Getting back to the prior discussion. Apologize in advance for the long read.
@ TheWalrus -You should be one to talk since most of your snarky comments could be found inside a fortune cookie. Even so, just know I respect you as a fellow finfan.LOL. Where'd you get this from? A vending machine at the RNC?
@ dolphins9954 - If I was Glenn Beck, I would charge you for my opinions. So to answer your question, no.
Hate to burst your bubble, but it is a two-party system. It has been for some time. Realizing that, you have to find the candidate that is most aligned with your views, and try to change the party from within. That's not Obama, and I don't see Progressivism as ever being compatible with Libertarianism.
I'll tell you what, though, I will buy you a beer if ever a true Libertarian becomes POTUS.
Just don't tell me how to "lean", because that wouldn't be very Libertarian of you.
@ phins_4_ever -
There are differences. For starters, one was issued at a state-level and the other would be instituted on a national level. This is huge only in that Romneycare relied on Federal Support to help pay for it. Not exactly sure where the Federal Government is going to go to pay for it when Obamacare goes broke.a) Obamacare is Romneycare and vice versa.

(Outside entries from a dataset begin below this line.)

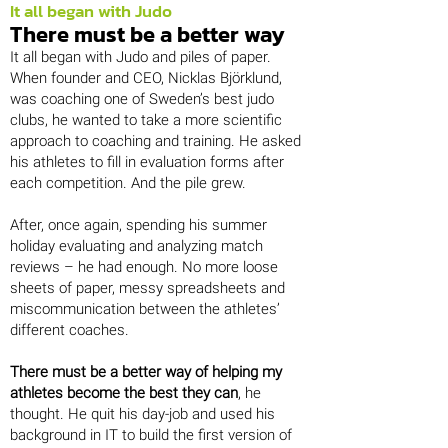
It all began with Judo
There must be a better way
It all began with Judo and piles of paper.
When founder and CEO, Nicklas Björklund,
was coaching one of Sweden’s best judo
clubs, he wanted to take a more scientific
approach to coaching and training. He asked
his athletes to fill in evaluation forms after
each competition. And the pile grew.
After, once again, spending his summer
holiday evaluating and analyzing match
reviews – he had enough. No more loose
sheets of paper, messy spreadsheets and
miscommunication between the athletes’
different coaches.
There must be a better way of helping my
athletes become the best they can
, he
thought. He quit his day-job and used his
background in IT to build the first version of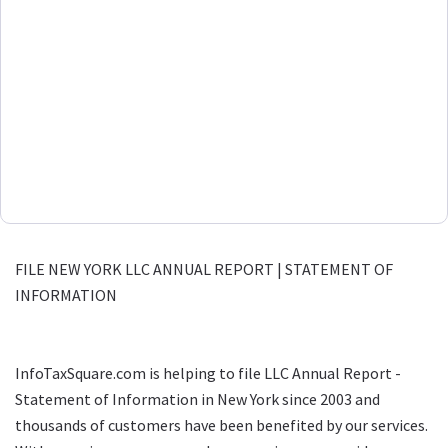
FILE NEW YORK LLC ANNUAL REPORT | STATEMENT OF
INFORMATION
InfoTaxSquare.com is helping to file LLC Annual Report -
Statement of Information in New York since 2003 and
thousands of customers have been benefited by our services.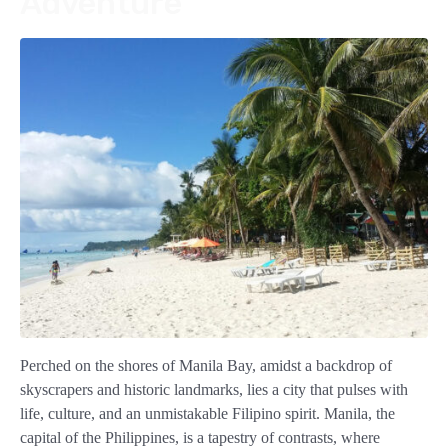
Adventure
Perched on the shores of Manila Bay, amidst a backdrop of
skyscrapers and historic landmarks, lies a city that pulses with
life, culture, and an unmistakable Filipino spirit. Manila, the
capital of the Philippines, is a tapestry of contrasts, where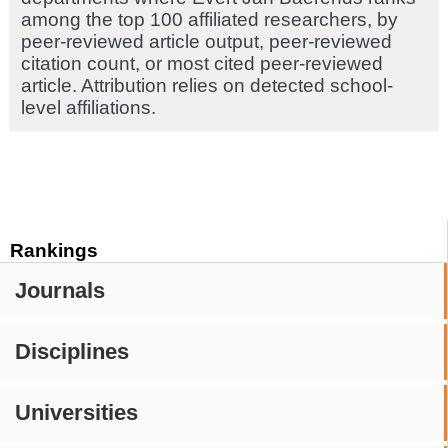
among the top 100 affiliated researchers, by
peer-reviewed article output, peer-reviewed
citation count, or most cited peer-reviewed
article. Attribution relies on detected school-
level affiliations.
Rankings
Journals
Disciplines
Universities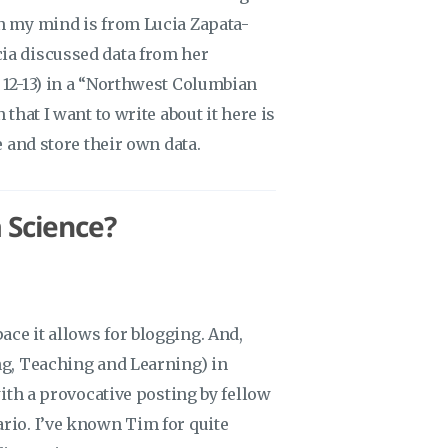
in my mind is from Lucia Zapata-
ia discussed data from her
 12-13) in a “Northwest Columbian
that I want to write about it here is
e and store their own data.
 Science?
ce it allows for blogging. And,
ng, Teaching and Learning) in
with a provocative posting by fellow
rio. I’ve known Tim for quite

Mitt was trying appease Democrats with the creation of Romneycare. The result was a bipartisan effort, which Mitt later admitted was a mistake. This is what he gets for reaching across the aisle.
So why would the POTUS create a model of healthcare based on one that was admittedly flawed? Seems pretty dumb. At least Mitt learns from mistakes made, even if he did have the best intentions.
Here's a quick overview contrasting the two as well from the guy running against Obamacare.
Nicely glossed over.b) Olympics: The Olympic ran about 390 Million dollars in the minus. Romeny lobbied and got between 400 Million and 600 Million from Congress - THE FEDERAL F****** GOVERNMENT.
If it was so easy to fix, why was it necessary to call in Romney to fix the problem? Anyone can simply ask for federal tax dollars especially for something like the Olympics right?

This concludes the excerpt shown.